The new guidance from the US Centers for Disease Control and Prevention (CDC) raised concern that travellers from the Ebola-hit Uganda, the Democratic Republic of Congo and South Sudan mostly pass through the Jomo Kenyatta International Airport while travelling to America.

It said some travellers could unknowingly carry the virus before becoming ill, thus spreading it along the way.

“Travellers departing from outbreak-affected regions frequently transit through densely populated metropolitan airports such as Addis Ababa Bole International Airport, Jomo Kenyatta International Airport in Nairobi, Hamad International Airport in Doha, Dubai International Airport, and Istanbul Airport, all of which maintain extensive passenger connectivity to major US gateway airports,” the CDC said in a statement.

“These international transportation corridors support continuous movement of travellers between Central and East Africa and major US metropolitan centres, increasing the likelihood that individuals exposed to Ebola virus disease could enter the United States before symptoms become apparent.”

The CDC also announced that anyone who has been to Uganda, the DRC and South Sudan this month may be temporarily barred from entering the United States, regardless of their nationality.

The measure is expected to remain in place for at least 30 days, CDC said.

The outbreak has already triggered global concern after the World Health Organization declared it a public health emergency of international concern.

Health authorities say the disease started in eastern DRC and crossed into Uganda through imported infections.

Current figures from WHO, Africa CDC and international health agencies show more than 300 suspected Ebola cases and at least 80 deaths linked to the outbreak, although experts warn the real numbers could be much higher because many infections may still be undetected.

No case has been reported in South Sudan, but CDC official Dr Jayanta Bhattacharya said it was included in the watch-list because of the weak health system.

“South Sudan has not reported confirmed cases in the current outbreak, but it is considered at high risk because of its close border with affected areas in eastern DRC and Uganda, limited healthcare infrastructure and cross-border population movement,” Jayanta said.

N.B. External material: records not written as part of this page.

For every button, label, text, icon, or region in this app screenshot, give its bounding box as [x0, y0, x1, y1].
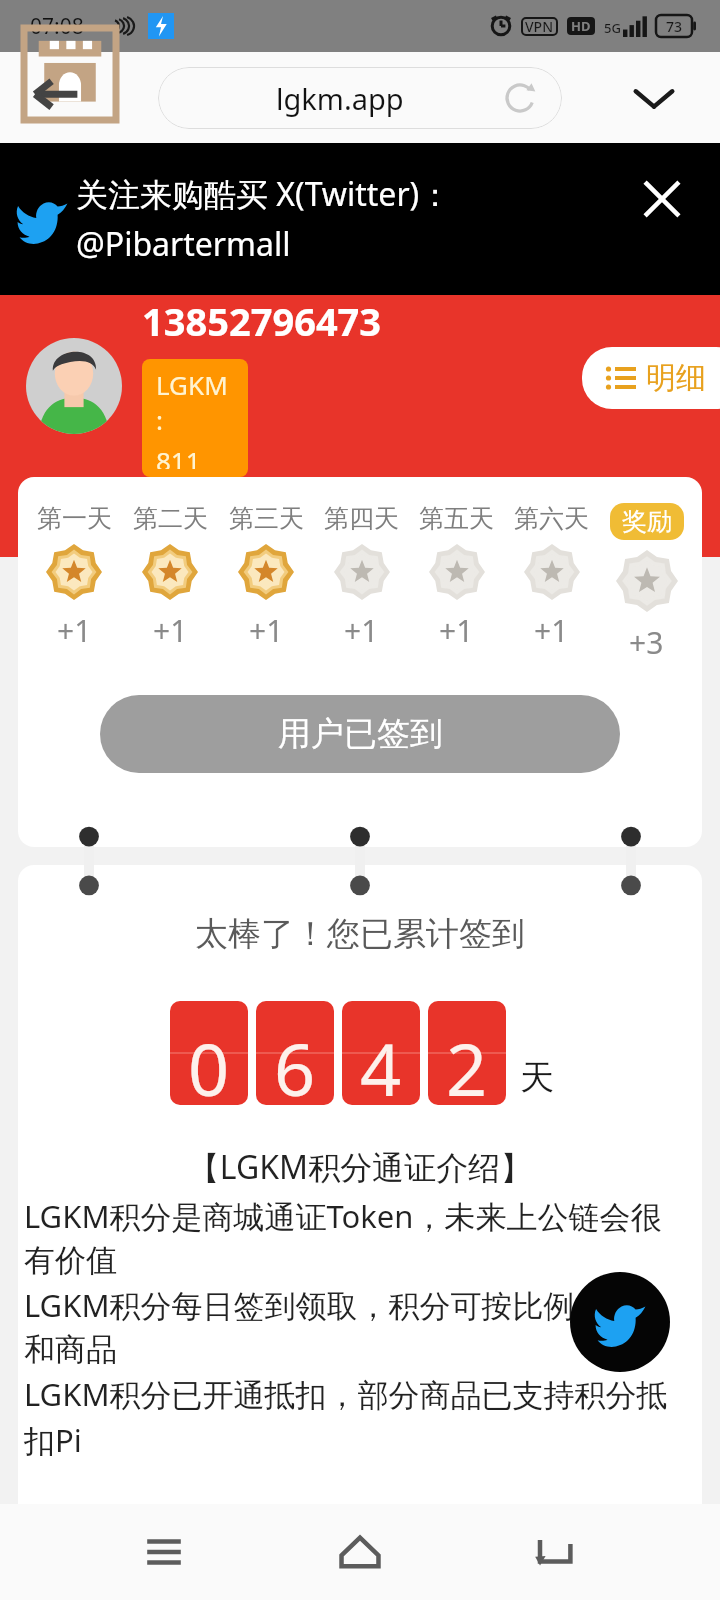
staticText: 天 — [520, 1056, 554, 1099]
staticText: LGKM积分每日签到领取，积分可按比例兑换Pi — [24, 1284, 664, 1326]
button[interactable]: Close — [638, 175, 686, 223]
button[interactable]: lgkm.app — [158, 67, 562, 129]
staticText: 811 — [156, 443, 201, 469]
button[interactable]: 第五天 — [409, 503, 504, 651]
staticText: 【LGKM积分通证介绍】 — [18, 1145, 702, 1189]
button[interactable]: 第一天 — [26, 503, 122, 651]
staticText: LGKM: — [156, 367, 234, 437]
staticText: 第一天 — [37, 503, 112, 534]
button[interactable]: Twitter — [570, 1272, 670, 1372]
staticText: 奖励 — [622, 506, 672, 537]
button[interactable]: Recents — [132, 1520, 196, 1584]
staticText: 扣Pi — [24, 1419, 82, 1461]
button[interactable]: 奖励 — [599, 503, 694, 663]
button[interactable]: Home — [328, 1520, 392, 1584]
staticText: 73 — [666, 17, 683, 36]
staticText: +3 — [629, 622, 664, 663]
staticText: 第二天 — [133, 503, 208, 534]
staticText: 第四天 — [324, 503, 399, 534]
button[interactable]: 第四天 — [314, 503, 409, 651]
button[interactable]: Expand — [630, 74, 678, 122]
button[interactable]: Avatar — [26, 338, 122, 434]
staticText: @Pibartermall — [76, 222, 291, 266]
staticText: 有价值 — [24, 1241, 117, 1280]
staticText: 2 — [446, 1019, 488, 1105]
staticText: VPN — [525, 17, 554, 36]
button[interactable]: 第三天 — [218, 503, 314, 651]
button[interactable]: 第六天 — [504, 503, 599, 651]
staticText: 6 — [274, 1019, 316, 1105]
staticText: 0 — [188, 1019, 230, 1105]
staticText: LGKM积分是商城通证Token，未来上公链会很 — [24, 1195, 662, 1237]
staticText: 07:08 — [30, 12, 84, 41]
button[interactable]: 第二天 — [122, 503, 218, 651]
staticText: +1 — [344, 610, 379, 651]
staticText: 第三天 — [229, 503, 304, 534]
staticText: +1 — [153, 610, 188, 651]
staticText: lgkm.app — [276, 79, 404, 118]
staticText: 用户已签到 — [278, 713, 443, 755]
button[interactable]: 明细 — [606, 359, 706, 397]
staticText: 13852796473 — [142, 295, 382, 347]
staticText: 4 — [360, 1019, 402, 1105]
staticText: 5G — [604, 19, 621, 37]
staticText: 明细 — [646, 359, 706, 397]
staticText: +1 — [249, 610, 284, 651]
staticText: LGKM积分已开通抵扣，部分商品已支持积分抵 — [24, 1373, 668, 1415]
staticText: 第六天 — [514, 503, 589, 534]
staticText: 太棒了！您已累计签到 — [18, 913, 702, 955]
staticText: 关注来购酷买 X(Twitter)： — [76, 172, 452, 216]
staticText: 和商品 — [24, 1330, 117, 1369]
staticText: +1 — [439, 610, 474, 651]
staticText: +1 — [534, 610, 569, 651]
button[interactable]: 关注来购酷买 X(Twitter)： — [0, 143, 720, 295]
button[interactable]: LGKM: — [156, 367, 234, 469]
staticText: HD — [571, 17, 591, 35]
staticText: 第五天 — [419, 503, 494, 534]
button[interactable]: 用户已签到 — [100, 695, 620, 773]
button[interactable]: Back — [524, 1520, 588, 1584]
staticText: +1 — [57, 610, 92, 651]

The current outbreak involves the rare Bundibugyo strain of Ebola, first identified in Uganda in 2007.

Scientists say the strain has a fatality rate of between 30 and 50 per cent, lower than the Zaire strain that can kill up to 90 per cent of infected people, but it remains highly dangerous because there is currently no approved vaccine specifically targeting it.

Most infected people develop initial flu-like symptoms, such as sore throat, severe fatigue and weakness, intense headache and muscle/joint pain, within four to 10 days.

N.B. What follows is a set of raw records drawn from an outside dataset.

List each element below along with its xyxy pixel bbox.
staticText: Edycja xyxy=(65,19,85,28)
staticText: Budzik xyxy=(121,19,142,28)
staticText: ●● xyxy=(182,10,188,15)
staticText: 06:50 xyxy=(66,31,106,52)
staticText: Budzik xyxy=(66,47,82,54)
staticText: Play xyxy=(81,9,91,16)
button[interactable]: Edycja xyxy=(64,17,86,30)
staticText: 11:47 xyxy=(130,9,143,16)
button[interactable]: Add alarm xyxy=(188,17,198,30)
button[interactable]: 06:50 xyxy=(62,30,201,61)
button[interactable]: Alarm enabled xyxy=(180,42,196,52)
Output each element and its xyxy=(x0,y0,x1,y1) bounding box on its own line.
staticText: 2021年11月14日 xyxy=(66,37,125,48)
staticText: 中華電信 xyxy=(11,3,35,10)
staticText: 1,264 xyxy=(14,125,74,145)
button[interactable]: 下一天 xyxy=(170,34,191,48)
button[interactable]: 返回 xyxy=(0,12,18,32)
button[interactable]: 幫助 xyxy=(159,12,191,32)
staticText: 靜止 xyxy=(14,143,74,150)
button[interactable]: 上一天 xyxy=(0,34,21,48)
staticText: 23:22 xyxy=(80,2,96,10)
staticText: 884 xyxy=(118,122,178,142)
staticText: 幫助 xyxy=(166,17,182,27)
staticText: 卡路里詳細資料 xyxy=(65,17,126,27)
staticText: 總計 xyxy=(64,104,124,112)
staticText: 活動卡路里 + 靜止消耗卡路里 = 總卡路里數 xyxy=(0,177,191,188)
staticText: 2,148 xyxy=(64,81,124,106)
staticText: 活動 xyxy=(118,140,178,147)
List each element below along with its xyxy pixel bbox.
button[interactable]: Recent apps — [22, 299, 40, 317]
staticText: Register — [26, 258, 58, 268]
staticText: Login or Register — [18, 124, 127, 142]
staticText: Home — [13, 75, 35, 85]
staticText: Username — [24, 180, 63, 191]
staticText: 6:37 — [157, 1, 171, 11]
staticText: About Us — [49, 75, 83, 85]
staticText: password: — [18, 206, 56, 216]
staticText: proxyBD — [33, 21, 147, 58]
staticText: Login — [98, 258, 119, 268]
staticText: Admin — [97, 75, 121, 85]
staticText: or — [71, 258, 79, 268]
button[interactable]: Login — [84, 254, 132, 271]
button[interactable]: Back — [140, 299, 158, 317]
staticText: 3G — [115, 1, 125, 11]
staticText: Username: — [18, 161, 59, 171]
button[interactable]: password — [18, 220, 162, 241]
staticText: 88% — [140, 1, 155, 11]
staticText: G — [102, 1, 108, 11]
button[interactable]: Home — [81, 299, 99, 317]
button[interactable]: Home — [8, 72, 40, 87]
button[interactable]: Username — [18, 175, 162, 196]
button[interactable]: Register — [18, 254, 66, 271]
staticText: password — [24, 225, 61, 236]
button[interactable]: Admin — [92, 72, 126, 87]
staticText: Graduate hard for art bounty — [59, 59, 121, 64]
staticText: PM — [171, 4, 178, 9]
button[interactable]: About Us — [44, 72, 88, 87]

Patients can survive through intravenous fluids, balancing body salts (electrolytes), maintaining blood pressure and treating secondary infections.

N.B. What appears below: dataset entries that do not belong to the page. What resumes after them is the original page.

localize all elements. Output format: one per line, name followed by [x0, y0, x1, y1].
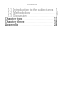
button[interactable]: Chapter two: [0, 17, 64, 20]
button[interactable]: 1.3 Discussion: [0, 14, 64, 17]
staticText: 7: [56, 14, 58, 17]
button[interactable]: Appendix: [0, 23, 64, 26]
staticText: 1.3 Discussion: [8, 14, 27, 17]
staticText: 18: [54, 20, 58, 23]
staticText: Appendix: [5, 23, 19, 26]
staticText: 1.2 Methodology: [8, 11, 31, 14]
button[interactable]: 1.2 Methodology: [0, 11, 64, 14]
button[interactable]: Chapter three: [0, 20, 64, 23]
staticText: Chapter three: [5, 20, 25, 23]
staticText: Chapter two: [5, 17, 23, 20]
staticText: 4: [56, 11, 58, 14]
staticText: 11: [54, 17, 58, 20]
staticText: 24: [54, 23, 58, 26]
button[interactable]: 1.1 Introduction to the subject area: [0, 8, 64, 11]
staticText: Contents: [0, 2, 64, 5]
staticText: 1.1 Introduction to the subject area: [8, 8, 54, 11]
staticText: 1: [56, 8, 58, 11]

Some patients deteriorate and develop diarrhoea, abdominal pain and unexplained bleeding.

Ebola spreads through direct contact with bodily fluids such as blood, vomit, saliva or sweat from infected people. It can also spread through contaminated surfaces, unsafe burials and contact with infected animals.

Public Health Principal Secretary Mary Muthoni reassured Kenyans that no Ebola case has been confirmed in the country so far. However, she said the country remains on high alert because of its role as a regional transport and business hub.

“The Ministry of Health continues to closely monitor the situation in collaboration with regional and international partners and will continue to provide timely updates as necessary,” she said in an advisory to county governments.

Muthoni said the ministry has intensified surveillance at the JKIA and other border entry points.

Travellers arriving from affected countries are undergoing enhanced health screening, temperature checks and travel history assessments.

Rapid response teams and isolation units have also been placed on standby in case a suspected case is detected.

“All county governments and county departments of health are advised to heighten surveillance in all health facilities, especially in counties with high cross-border movement and international travel,” she said.

The PS also called for strengthening of laboratory preparedness and specimen referral systems for timely diagnosis and confirmation.

She urged health authorities to ensure health facilities adhere to safe specimen collection, handling, packaging, transportation, and disposal procedures.

Uganda, DRC and international partners are also rolling out emergency containment measures.

These include contact tracing, isolation of suspected patients, deployment of health workers, public awareness campaigns and tighter cross-border monitoring. WHO and Africa CDC have sent experts, laboratory support and emergency supplies to affected areas.